Page images and extracted text

==*==

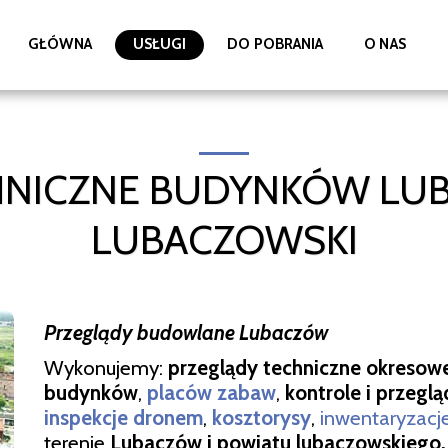
GŁÓWNA
USŁUGI
DO POBRANIA
O NAS
HNICZNE BUDYNKÓW LUB
LUBACZOWSKI
Przeglądy budowlane Lubaczów
Wykonujemy:
przeglądy techniczne okresow
budynków
,
placów zabaw
,
kontrole i przeglą
inspekcje dronem
,
kosztorysy
,
i
nwentaryzacj
terenie
Lubaczów i powiatu lubaczowskiego.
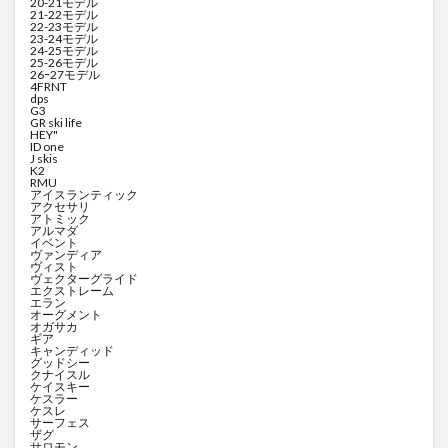
20-21モデル
21-22モデル
22-23モデル
23-24モデル
24-25モデル
25-26モデル
26ｰ27モデル
4FRNT
dps
G3
GR ski life
HEY"
ID one
J skis
K2
RMU
アイスランティック
アクセサリ
アトミック
アルマダ
イベント
ヴァンディア
ヴィスト
ヴェクターグライド
エクストレーム
エラン
オーグメント
オガサカ
ギア
キャンディッド
グッドシー
クナイスル
ケイスキー
ケスラー
ケスレ
サーフェス
ザグ
サロモン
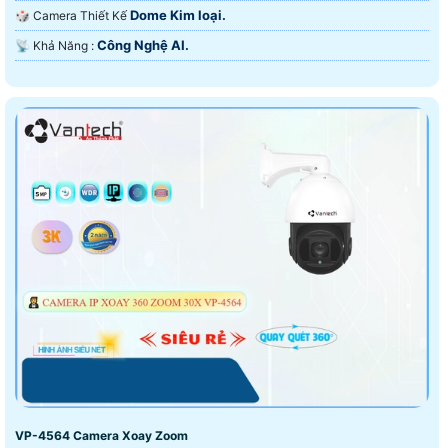
Dome Kim loại.
🎲 Camera Thiết Kế
Công Nghệ AI.
️📡 Khả Năng :
VP-4564 Camera Xoay Zoom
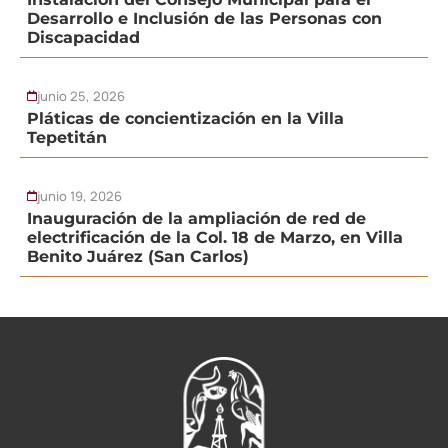
Desarrollo e Inclusión de las Personas con
Discapacidad
junio 25, 2026
Pláticas de concientización en la Villa
Tepetitán
junio 19, 2026
Inauguración de la ampliación de red de
electrificación de la Col. 18 de Marzo, en Villa
Benito Juárez (San Carlos)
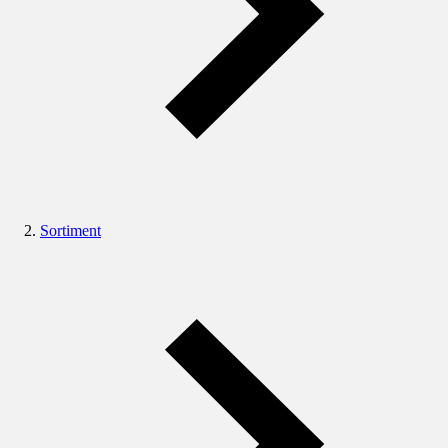
Sortiment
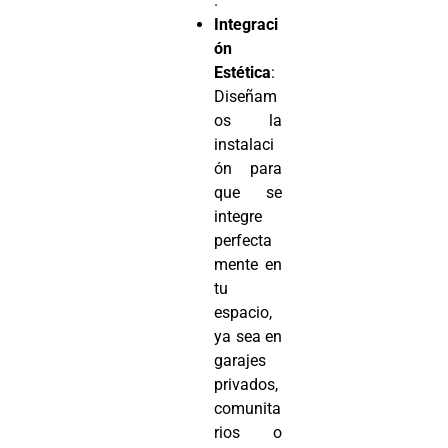
.
Integraci
ón
Estética
:
Diseñam
os la
instalaci
ón para
que se
integre
perfecta
mente en
tu
espacio,
ya sea en
garajes
privados,
comunita
rios o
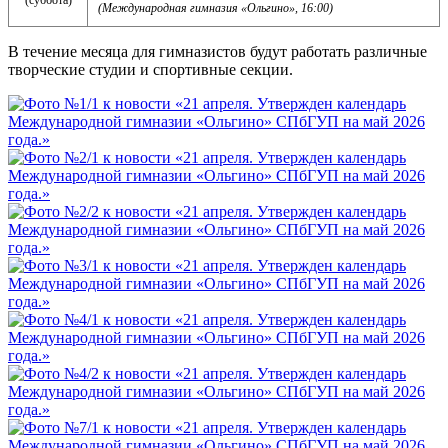
(Международная гимназия «Ольгино», 16:00)
В течение месяца для гимназистов будут работать различные
творческие студии и спортивные секции.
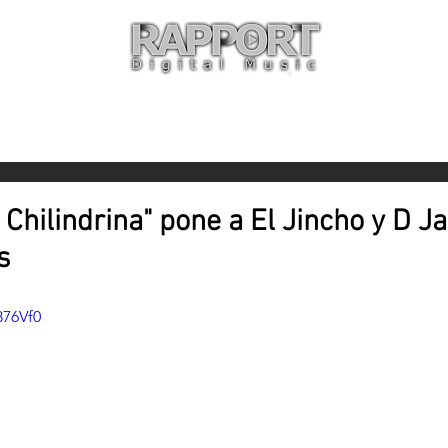
O
ARTISTAS
TIENDA
CON
 Chilindrina" pone a El Jincho y D 
s
876Vf0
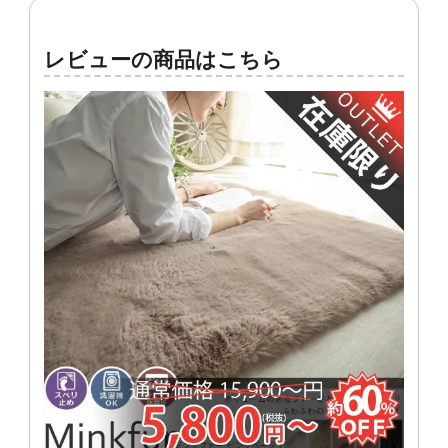
レビューの商品はこちら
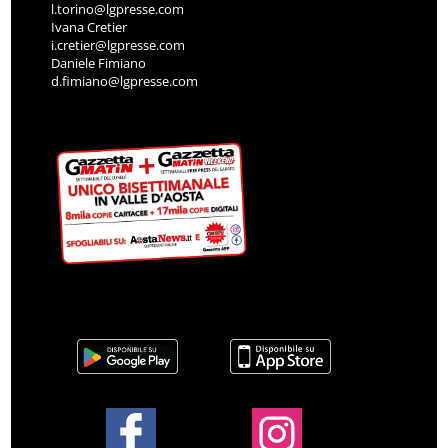
l.torino@lgpresse.com
Ivana Cretier
i.cretier@lgpresse.com
Daniele Fimiano
d.fimiano@lgpresse.com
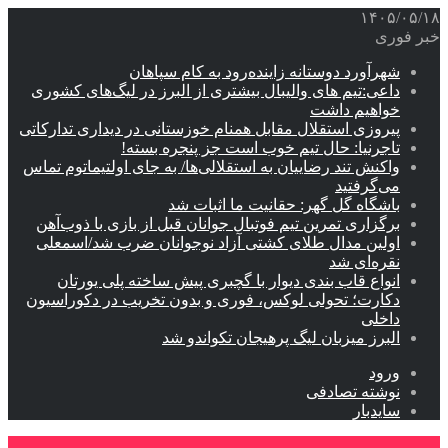
۱۴۰۵/۰۵/۱۸
خبر فوری
شهرآورد دوستانه زاینده‌رود به کام سپاهان
داعی:تیم های والیبال بیشتری از البرز در لیگ‌های کشوری
خواهیم داشت
پیروزی استقلال مقابل همنام خوزستانی در دیداری تدارکاتی
تاجرنیا: حال تیم خوب است جز پنجره بسته!
واکنش تند رضاییان به استقلالی‌ها/ به جای اولتیماتوم تماس
می‌گرفتید
باشگاه گل گهر: حقانیت ما اثبات شد
برگزاری تمرین تیم فوتبال جوانان قبل از بازی با ذوب‌آهن
اولین مدال طلای کشتی آزاد نوجوانان ضرب شد/اسمعلی
نقره‌ای شد
انواع قاب بندی دیوار با گچبری پیش ساخته پلی یورتان
دکارت؛ تحولی لوکس، فوری و بدون تخریب در دکوراسیون
داخلی
البرز میزبان لیگ پرهیجان تکواندو شد
ورود
نوشته تصادفی
سایدبار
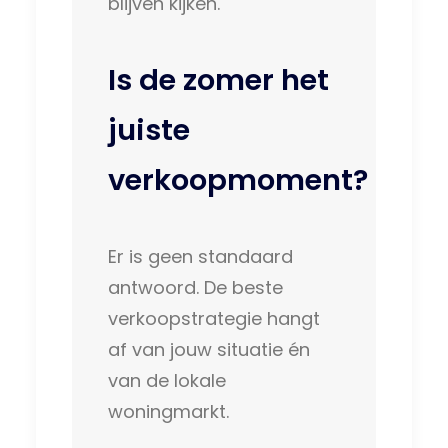
blijven kijken.
Is de zomer het
juiste
verkoopmoment?
Er is geen standaard
antwoord. De beste
verkoopstrategie hangt
af van jouw situatie én
van de lokale
woningmarkt.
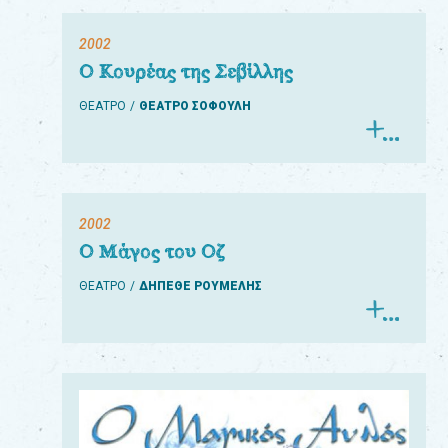
2002
Ο Κουρέας της Σεβίλλης
ΘΕΑΤΡΟ
ΘΕΑΤΡΟ ΣΟΦΟΥΛΗ
2002
Ο Μάγος του Οζ
ΘΕΑΤΡΟ
ΔΗΠΕΘΕ ΡΟΥΜΕΛΗΣ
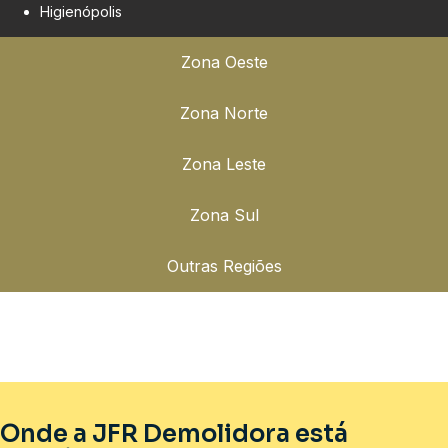
Higienópolis
Zona Oeste
Zona Norte
Zona Leste
Zona Sul
Outras Regiões
Onde a JFR Demolidora está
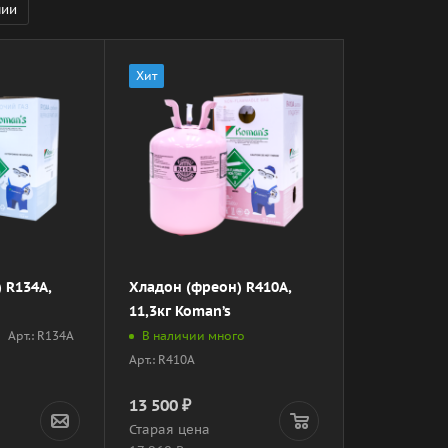
чии
Хит
 R134А,
Хладон (фреон) R410А,
11,3кг Koman’s
Арт.: R134А
В наличии много
Арт.: R410А
13 500
₽
Старая цена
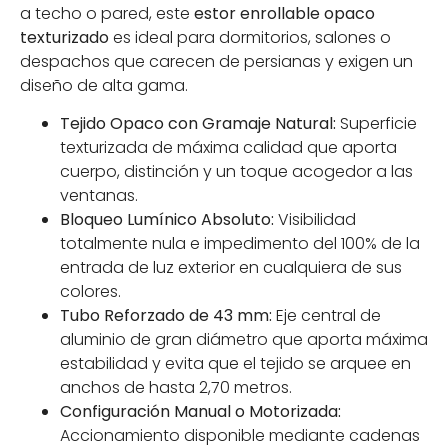
a techo o pared, este
estor enrollable opaco
texturizado
es ideal para dormitorios, salones o
despachos que carecen de persianas y exigen un
diseño de alta gama.
Tejido Opaco con Gramaje Natural:
Superficie
texturizada de máxima calidad que aporta
cuerpo, distinción y un toque acogedor a las
ventanas.
Bloqueo Lumínico Absoluto:
Visibilidad
totalmente nula e impedimento del 100% de la
entrada de luz exterior en cualquiera de sus
colores.
Tubo Reforzado de 43 mm:
Eje central de
aluminio de gran diámetro que aporta máxima
estabilidad y evita que el tejido se arquee en
anchos de hasta 2,70 metros.
Configuración Manual o Motorizada:
Accionamiento disponible mediante cadenas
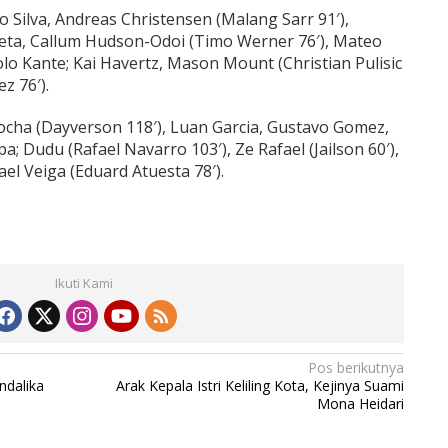
 Silva, Andreas Christensen (Malang Sarr 91′),
ueta, Callum Hudson-Odoi (Timo Werner 76′), Mateo
olo Kante; Kai Havertz, Mason Mount (Christian Pulisic
z 76′).
ocha (Dayverson 118′), Luan Garcia, Gustavo Gomez,
a; Dudu (Rafael Navarro 103′), Ze Rafael (Jailson 60′),
ael Veiga (Eduard Atuesta 78′).
Ikuti Kami
Pos berikutnya
dalika
Arak Kepala Istri Keliling Kota, Kejinya Suami
Mona Heidari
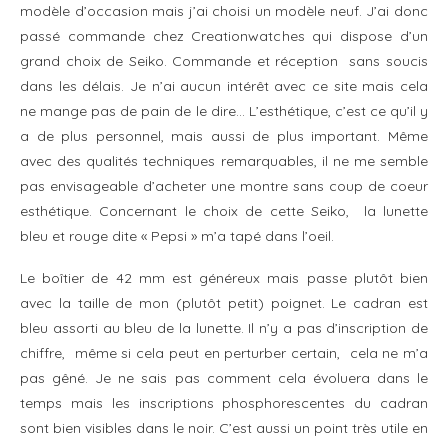
modèle d’occasion mais j’ai choisi un modèle neuf. J’ai donc
passé commande chez Creationwatches qui dispose d’un
grand choix de Seiko. Commande et réception sans soucis
dans les délais. Je n’ai aucun intérêt avec ce site mais cela
ne mange pas de pain de le dire… L’esthétique, c’est ce qu’il y
a de plus personnel, mais aussi de plus important. Même
avec des qualités techniques remarquables, il ne me semble
pas envisageable d’acheter une montre sans coup de coeur
esthétique. Concernant le choix de cette Seiko, la lunette
bleu et rouge dite « Pepsi » m’a tapé dans l’oeil.
Le boîtier de 42 mm est généreux mais passe plutôt bien
avec la taille de mon (plutôt petit) poignet. Le cadran est
bleu assorti au bleu de la lunette. Il n’y a pas d’inscription de
chiffre, même si cela peut en perturber certain, cela ne m’a
pas gêné. Je ne sais pas comment cela évoluera dans le
temps mais les inscriptions phosphorescentes du cadran
sont bien visibles dans le noir. C’est aussi un point très utile en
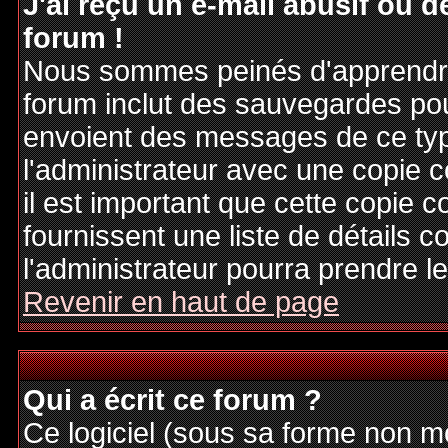
J'ai reçu un e-mail abusif ou
forum !
Nous sommes peinés d'apprendre c
forum inclut des sauvegardes pour
envoient des messages de ce typ
l'administrateur avec une copie 
il est important que cette copie c
fournissent une liste de détails c
l'administrateur pourra prendre 
Revenir en haut de page
Qui a écrit ce forum ?
Ce logiciel (sous sa forme non mod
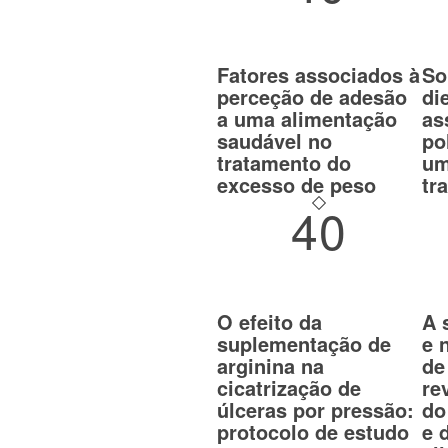
Fatores associados à
So
perceção de adesão
di
a uma alimentação
as
saudável no
po
tratamento do
um
excesso de peso
tr
40
O efeito da
A 
suplementação de
e 
arginina na
de
cicatrização de
re
úlceras por pressão:
do
protocolo de estudo
e 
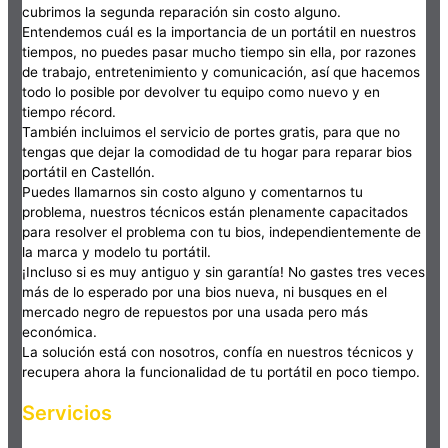
cubrimos la segunda reparación sin costo alguno.
Entendemos cuál es la importancia de un portátil en nuestros
tiempos, no puedes pasar mucho tiempo sin ella, por razones
de trabajo, entretenimiento y comunicación, así que hacemos
todo lo posible por devolver tu equipo como nuevo y en
tiempo récord.
También incluimos el servicio de portes gratis, para que no
tengas que dejar la comodidad de tu hogar para reparar bios
portátil en Castellón.
Puedes llamarnos sin costo alguno y comentarnos tu
problema, nuestros técnicos están plenamente capacitados
para resolver el problema con tu bios, independientemente de
la marca y modelo tu portátil.
¡Incluso si es muy antiguo y sin garantía! No gastes tres veces
más de lo esperado por una bios nueva, ni busques en el
mercado negro de repuestos por una usada pero más
económica.
La solución está con nosotros, confía en nuestros técnicos y
recupera ahora la funcionalidad de tu portátil en poco tiempo.
Servicios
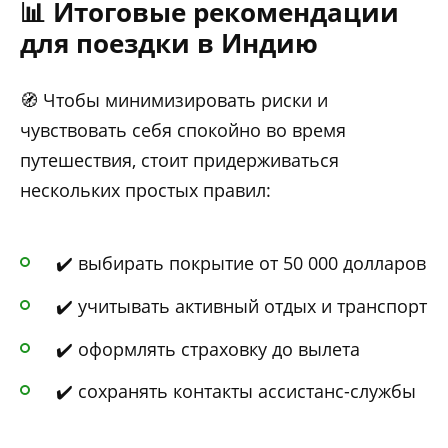
📊 Итоговые рекомендации
для поездки в Индию
🧭 Чтобы минимизировать риски и
чувствовать себя спокойно во время
путешествия, стоит придерживаться
нескольких простых правил:
✔️ выбирать покрытие от 50 000 долларов
✔️ учитывать активный отдых и транспорт
✔️ оформлять страховку до вылета
✔️ сохранять контакты ассистанс-службы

==*==

Write out each line again, exactly as it appears above, except for any picture.

TASK ANSWER =>
GŁÓWNA
USŁUGI
DO POBRANIA
O NAS
HNICZNE BUDYNKÓW LUB
LUBACZOWSKI
Przeglądy budowlane Lubaczów
Wykonujemy:
przeglądy techniczne okresow
budynków
,
placów zabaw
,
kontrole i przeglą
inspekcje dronem
,
kosztorysy
,
i
nwentaryzacj
terenie
Lubaczów i powiatu lubaczowskiego.
20-21モデル
21-22モデル
22-23モデル
23-24モデル
24-25モデル
25-26モデル
26ｰ27モデル
4FRNT
dps
G3
GR ski life
HEY"
ID one
J skis
K2
RMU
アイスランティック
アクセサリ
アトミック
アルマダ
イベント
ヴァンディア
ヴィスト
ヴェクターグライド
エクストレーム
エラン
オーグメント
オガサカ
ギア
キャンディッド
グッドシー
クナイスル
ケイスキー
ケスラー
ケスレ
サーフェス
ザグ
サロモン
Dome Kim loại.
🎲 Camera Thiết Kế
Công Nghệ AI.
️📡 Khả Năng :
VP-4564 Camera Xoay Zoom
Desarrollo e Inclusión de las Personas con
Discapacidad
junio 25, 2026
Pláticas de concientización en la Villa
Tepetitán
junio 19, 2026
Inauguración de la ampliación de red de
electrificación de la Col. 18 de Marzo, en Villa
Benito Juárez (San Carlos)
Sortiment
.
Integraci
ón
Estética
:
Diseñam
os la
instalaci
ón para
que se
integre
perfecta
mente en
tu
espacio,
ya sea en
garajes
privados,
comunita
rios o
(Международная гимназия «Ольгино», 16:00)
В течение месяца для гимназистов будут работать различные
творческие студии и спортивные секции.
O
ARTISTAS
TIENDA
CON
 Chilindrina" pone a El Jincho y D 
s
876Vf0
レビューの商品はこちら
l.torino@lgpresse.com
Ivana Cretier
i.cretier@lgpresse.com
Daniele Fimiano
d.fimiano@lgpresse.com
۱۴۰۵/۰۵/۱۸
خبر فوری
شهرآورد دوستانه زاینده‌رود به کام سپاهان
داعی:تیم های والیبال بیشتری از البرز در لیگ‌های کشوری
خواهیم داشت
پیروزی استقلال مقابل همنام خوزستانی در دیداری تدارکاتی
تاجرنیا: حال تیم خوب است جز پنجره بسته!
واکنش تند رضاییان به استقلالی‌ها/ به جای اولتیماتوم تماس
می‌گرفتید
باشگاه گل گهر: حقانیت ما اثبات شد
برگزاری تمرین تیم فوتبال جوانان قبل از بازی با ذوب‌آهن
اولین مدال طلای کشتی آزاد نوجوانان ضرب شد/اسمعلی
نقره‌ای شد
انواع قاب بندی دیوار با گچبری پیش ساخته پلی یورتان
دکارت؛ تحولی لوکس، فوری و بدون تخریب در دکوراسیون
داخلی
البرز میزبان لیگ پرهیجان تکواندو شد
ورود
نوشته تصادفی
سایدبار
blijven kijken.
Is de zomer het
juiste
verkoopmoment?
Er is geen standaard
antwoord. De beste
verkoopstrategie hangt
af van jouw situatie én
van de lokale
woningmarkt.
2002
Ο Κουρέας της Σεβίλλης
ΘΕΑΤΡΟ
ΘΕΑΤΡΟ ΣΟΦΟΥΛΗ
2002
Ο Μάγος του Οζ
ΘΕΑΤΡΟ
ΔΗΠΕΘΕ ΡΟΥΜΕΛΗΣ
Higienópolis
Zona Oeste
Zona Norte
Zona Leste
Zona Sul
Outras Regiões
Onde a JFR Demolidora está
чии
Хит
 R134А,
Хладон (фреон) R410А,
11,3кг Koman’s
Арт.: R134А
В наличии много
Арт.: R410А
13 500
₽
Старая цена
a techo o pared, este
estor enrollable opaco
texturizado
es ideal para dormitorios, salones o
despachos que carecen de persianas y exigen un
diseño de alta gama.
Tejido Opaco con Gramaje Natural:
Superficie
texturizada de máxima calidad que aporta
cuerpo, distinción y un toque acogedor a las
ventanas.
Bloqueo Lumínico Absoluto:
Visibilidad
totalmente nula e impedimento del 100% de la
entrada de luz exterior en cualquiera de sus
colores.
Tubo Reforzado de 43 mm:
Eje central de
aluminio de gran diámetro que aporta máxima
estabilidad y evita que el tejido se arquee en
anchos de hasta 2,70 metros.
Configuración Manual o Motorizada:
Accionamiento disponible mediante cadenas
 Silva, Andreas Christensen (Malang Sarr 91′),
ueta, Callum Hudson-Odoi (Timo Werner 76′), Mateo
olo Kante; Kai Havertz, Mason Mount (Christian Pulisic
z 76′).
ocha (Dayverson 118′), Luan Garcia, Gustavo Gomez,
a; Dudu (Rafael Navarro 103′), Ze Rafael (Jailson 60′),
ael Veiga (Eduard Atuesta 78′).
Ikuti Kami
Pos berikutnya
dalika
Arak Kepala Istri Keliling Kota, Kejinya Suami
Mona Heidari
modèle d’occasion mais j’ai choisi un modèle neuf. J’ai donc
passé commande chez Creationwatches qui dispose d’un
grand choix de Seiko. Commande et réception sans soucis
dans les délais. Je n’ai aucun intérêt avec ce site mais cela
ne mange pas de pain de le dire… L’esthétique, c’est ce qu’il y
a de plus personnel, mais aussi de plus important. Même
avec des qualités techniques remarquables, il ne me semble
pas envisageable d’acheter une montre sans coup de coeur
esthétique. Concernant le choix de cette Seiko, la lunette
bleu et rouge dite « Pepsi » m’a tapé dans l’oeil.
Le boîtier de 42 mm est généreux mais passe plutôt bien
avec la taille de mon (plutôt petit) poignet. Le cadran est
bleu assorti au bleu de la lunette. Il n’y a pas d’inscription de
chiffre, même si cela peut en perturber certain, cela ne m’a
pas gêné. Je ne sais pas comment cela évoluera dans le
temps mais les inscriptions phosphorescentes du cadran
sont bien visibles dans le noir. C’est aussi un point très utile en
J'ai reçu un e-mail abusif ou
forum !
Nous sommes peinés d'apprendre c
forum inclut des sauvegardes pour
envoient des messages de ce typ
l'administrateur avec une copie 
il est important que cette copie c
fournissent une liste de détails c
l'administrateur pourra prendre 
Revenir en haut de page
Qui a écrit ce forum ?
Ce logiciel (sous sa forme non mod
Fatores associados à
So
perceção de adesão
di
a uma alimentação
as
saudável no
po
tratamento do
um
excesso de peso
tr
40
O efeito da
A 
suplementação de
e 
arginina na
de
cicatrização de
re
úlceras por pressão:
do
protocolo de estudo
e 
cubrimos la segunda reparación sin costo alguno.
Entendemos cuál es la importancia de un portátil en nuestros
tiempos, no puedes pasar mucho tiempo sin ella, por razones
de trabajo, entretenimiento y comunicación, así que hacemos
todo lo posible por devolver tu equipo como nuevo y en
tiempo récord.
También incluimos el servicio de portes gratis, para que no
tengas que dejar la comodidad de tu hogar para reparar bios
portátil en Castellón.
Puedes llamarnos sin costo alguno y comentarnos tu
problema, nuestros técnicos están plenamente capacitados
para resolver el problema con tu bios, independientemente de
la marca y modelo tu portátil.
¡Incluso si es muy antiguo y sin garantía! No gastes tres veces
más de lo esperado por una bios nueva, ni busques en el
mercado negro de repuestos por una usada pero más
económica.
La solución está con nosotros, confía en nuestros técnicos y
recupera ahora la funcionalidad de tu portátil en poco tiempo.
Servicios
📊 Итоговые рекомендации
для поездки в Индию
🧭 Чтобы минимизировать риски и
чувствовать себя спокойно во время
путешествия, стоит придерживаться
нескольких простых правил:
✔️ выбирать покрытие от 50 000 долларов
✔️ учитывать активный отдых и транспорт
✔️ оформлять страховку до вылета
✔️ сохранять контакты ассистанс-службы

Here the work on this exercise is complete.